Kefanatikan orang Jepang juga bisa dilihat dalam gambari. Menurut Miyazaki (1969, hal 274), orang di Jepang gampang dipengaruhi oleh yang lain-lain dikarenakan kepentingan kelompok, membuat orang-orang seperti ini menjadi fanatik dan kehilangan kendali dalam situasi tertentu. Kefanatikan ini direflesikan dalam gambari, yang sering ditunjukan secara buta dan serta merta, seperti yang sering dipamerkan selama perang dunia ke II:
Selama perang, otoritas militer mengambil keuntungan dari karakteristik orang Jepang ini. Orang Jepang dihadapkan pada gambaru dan banyak pergi perang dengan kesetian buta. Sebagian, walaupun menentang kebijakan ini, mereka disingkirkan. Kesetiaan buta dan kefanatikan membuat perang menjadi mengerikan. (Amanuma, 1987 hal 67-68)
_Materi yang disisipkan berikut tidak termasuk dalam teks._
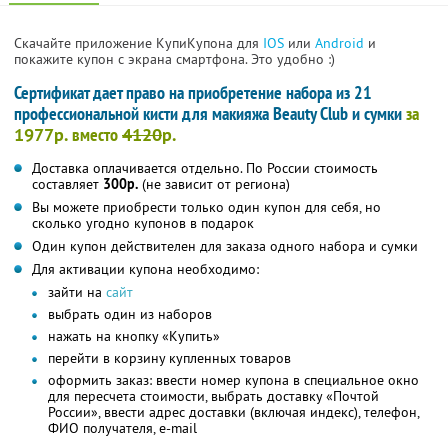
Скачайте приложение КупиКупона для
IOS
или
Android
и
покажите купон с экрана смартфона. Это удобно :)
Сертификат дает право на приобретение набора из 21
профессиональной кисти для макияжа Beauty Club и сумки
за
1977р.
вместо
4120
р.
Доставка оплачивается отдельно. По России стоимость
составляет
300р.
(не зависит от региона)
Вы можете приобрести только один купон для себя, но
сколько угодно купонов в подарок
Один купон действителен для заказа одного набора и сумки
Для активации купона необходимо:
зайти на
сайт
выбрать один из наборов
нажать на кнопку «Купить»
перейти в корзину купленных товаров
оформить заказ: ввести номер купона в специальное окно
для пересчета стоимости, выбрать доставку «Почтой
России», ввести адрес доставки (включая индекс), телефон,
ФИО получателя, e-mail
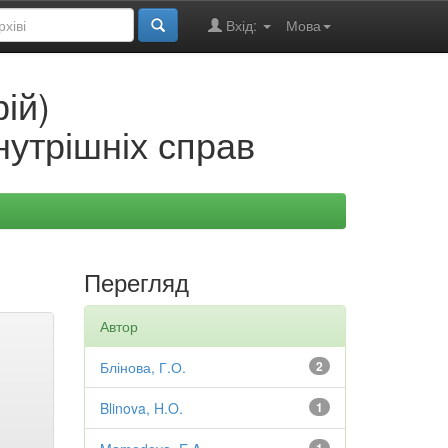
Вхід:
Мова
ій)
нутрішніх справ
Перегляд
Автор
Блінова, Г.О.
2
Blinova, H.O.
1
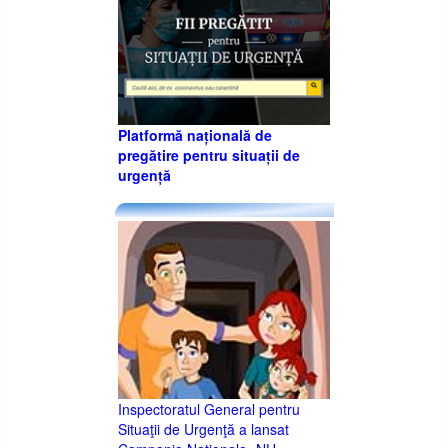
Platformă națională de
pregătire pentru situații de
urgență
Inspectoratul General pentru
Situaţii de Urgenţă a lansat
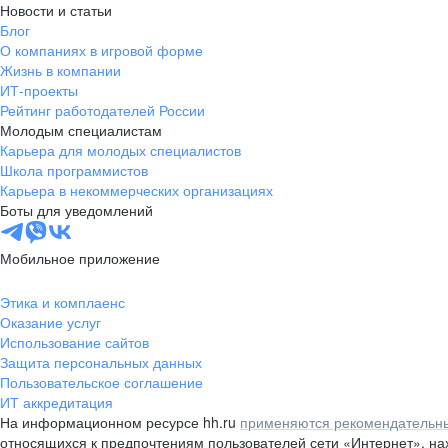
Новости и статьи
Блог
О компаниях в игровой форме
Жизнь в компании
ИТ-проекты
Рейтинг работодателей России
Молодым специалистам
Карьера для молодых специалистов
Школа программистов
Карьера в некоммерческих организациях
Боты для уведомлений
Мобильное приложение
Этика и комплаенс
Оказание услуг
Использование сайтов
Защита персональных данных
Пользовательское соглашение
ИТ аккредитация
На информационном ресурсе hh.ru
применяются рекомендательны
относящихся к предпочтениям пользователей сети «Интернет», н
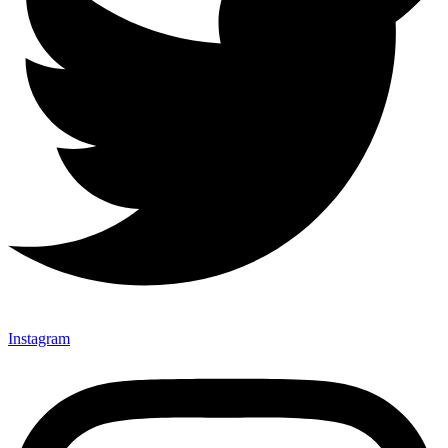
Instagram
PERUBAHAN SIKAP TERHADAP GAMBARI
Konsep dari gambari sekarang telah berubah, dan ungkapannya mengilangkan kekuatan tradisional terutama di kalangan anak-anak muda. Menurut banyak kritik, anak-anak Jepang saat ini kurang kesabaran karena mereka sering dimanja dan diberikan apa saja yang mereka inginkan oleh orang tua dan kakek-nenek mereka. Menurut harian Asashi, masalah yang terjadi baru-baru ini dari gakkyu hokai (ruang kelas yang gagal) adalah menjadi semakin serius.
Para guru tidak bisa mengontrol murid-murid lagi. Anak-anak, khususnya di sekolah dasar sering tidak mematuhi perintah, menggunakan bahasa kasar pada guru mereka, mengobrol dengan suara keras, dan berjalan-jalan selagi kelas berlangsung. Dengan situasi demikian, kelas yang layak tidak dapat dilaksanakan. Di beberapa kota di tokyo, dua pertiga sd dikatakan menderita masalah ini (“Collapse of the classroom” 1998 p. 17).
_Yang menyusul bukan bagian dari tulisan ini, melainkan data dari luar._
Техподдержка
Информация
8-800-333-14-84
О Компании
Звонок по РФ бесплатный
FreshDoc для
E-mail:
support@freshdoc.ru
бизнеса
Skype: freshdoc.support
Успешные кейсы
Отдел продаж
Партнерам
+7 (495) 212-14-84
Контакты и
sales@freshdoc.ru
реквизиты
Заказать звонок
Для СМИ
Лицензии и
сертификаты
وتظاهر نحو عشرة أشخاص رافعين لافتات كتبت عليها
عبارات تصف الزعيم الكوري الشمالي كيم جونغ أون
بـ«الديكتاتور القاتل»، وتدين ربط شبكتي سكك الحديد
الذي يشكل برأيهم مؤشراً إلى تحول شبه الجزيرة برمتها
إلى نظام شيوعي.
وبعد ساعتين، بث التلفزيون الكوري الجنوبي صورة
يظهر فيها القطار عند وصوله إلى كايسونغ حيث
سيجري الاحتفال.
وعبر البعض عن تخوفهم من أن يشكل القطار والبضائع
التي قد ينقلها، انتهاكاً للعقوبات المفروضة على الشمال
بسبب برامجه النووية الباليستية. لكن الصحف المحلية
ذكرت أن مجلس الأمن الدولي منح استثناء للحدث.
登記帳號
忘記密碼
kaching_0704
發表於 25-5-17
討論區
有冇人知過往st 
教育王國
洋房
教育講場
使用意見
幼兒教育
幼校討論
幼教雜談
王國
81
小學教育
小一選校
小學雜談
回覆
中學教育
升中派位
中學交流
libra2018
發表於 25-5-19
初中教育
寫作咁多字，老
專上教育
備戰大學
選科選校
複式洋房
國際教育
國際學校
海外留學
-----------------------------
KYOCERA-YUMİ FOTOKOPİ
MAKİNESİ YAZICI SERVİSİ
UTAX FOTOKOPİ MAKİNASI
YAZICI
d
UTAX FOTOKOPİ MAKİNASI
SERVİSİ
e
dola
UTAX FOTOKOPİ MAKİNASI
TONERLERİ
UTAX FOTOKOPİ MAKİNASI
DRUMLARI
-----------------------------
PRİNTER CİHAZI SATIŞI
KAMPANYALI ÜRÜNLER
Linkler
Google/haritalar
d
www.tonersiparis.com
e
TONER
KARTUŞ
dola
Yang membuat masalah semakin buruk ketidaksabaran di antara anak-anak menyebabkan masalah lain, yaitu ketidakhadiran terus-menerus (tõkõ kyohi). Menurut survei yang dilakukan oleh kementerian pendidikan, jumlah tõkõ kyohi permanen di jepang sd dan smp mencapai 150.000 anak saat ini dan akan terus meningkat pertahunnya. Beberapa orang berkata bahwa siswa tersebut tidak punya kemampuan untuk gambaru, dan jika orang-orang di sekitar mereka mendorong mereka dengan mengatakan 'gambare' mereka cenderung akan menarik diri. Namun, Velisarios berpendapat bahwa mengubah kondisi sosial lebih relevan untuk memahami fenomena ini.
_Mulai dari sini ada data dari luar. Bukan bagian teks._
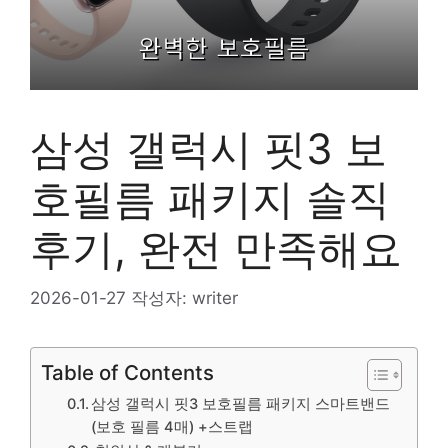
삼성 갤럭시 핏3 보
호필름 패키지 솔직
후기, 완전 만족해요
2026-01-27
작성자:
writer
Table of Contents
삼성 갤럭시 핏3 보호필름 패키지 스마트밴드
(보호 필름 4매) +스트랩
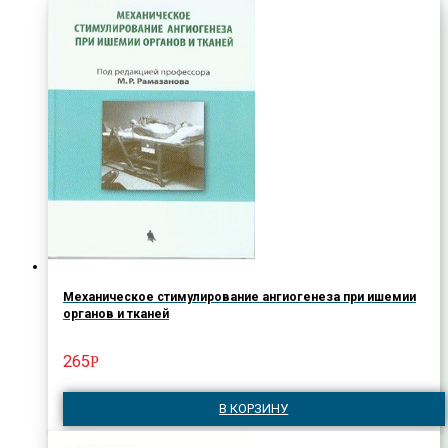
Механическое стимулирование ангиогенеза при ишемии
органов и тканей
265
Р
В КОРЗИНУ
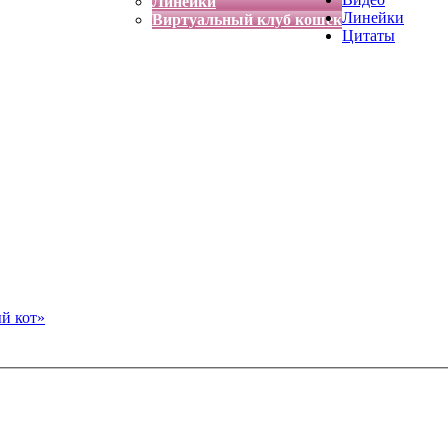
Линейки
Линейки
Виртуальный клуб кошек
Цитаты
й кот»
Di ruang kelas di jepang, masa depan adalah sesuatu yang lebih suka anak-anak abaikan. Berkat sistem ketat yang berdasarkan tes, sekitar 80 persen dari semua siswa di Jepang menjadi pecundang pada usia 15 tahun. Mereka adalah orang-orang yang tidak lulus ujian untuk masuk sekolah menengah terbaik. Sebagai tambahan, hal ini membuat mereka membunuh mimpinya untuk masuk universitas terbaik. Dulu, anak-anak dari golongan menengah mudah untuk mendapatkan pekerjaan. Saat ini, dengan perekonomian Jepang yang menyusut dan pengangguran di antara usia aktif mendekati 10 persen, banyak rata-rata siswa melihat sedikitnya kepentingan untuk tetap berada dikelas. (Valesarious, 1998, p.16)
Di Jepang sekarang ini, orang-orang mulai berpikir bahwa penting untuk memiliki lebih banyak waktu luang. Baru-baru ini, ketetapan kerja 5 hari dalam seminggu sudah menjadi umum, dan standar sekolah 5 hari dalam seminggu juga akan dimulai dari tahun 2002, kementrian pendidikan memutuskan untuk mengurangi hari belajar di sekolah dasar dan sekolah menengah pertama. (“Education in relaxation” 1998, p.1)
Dengan demikian, orang-orang terus bekerja keras, tetapi mereka juga berpikir bahwa ada baiknya untuk memiliki waktu luang, hal inilah mengakibatkan perubahan besar yang terjadi di jepang. Perubahan sikap terhadap gambari.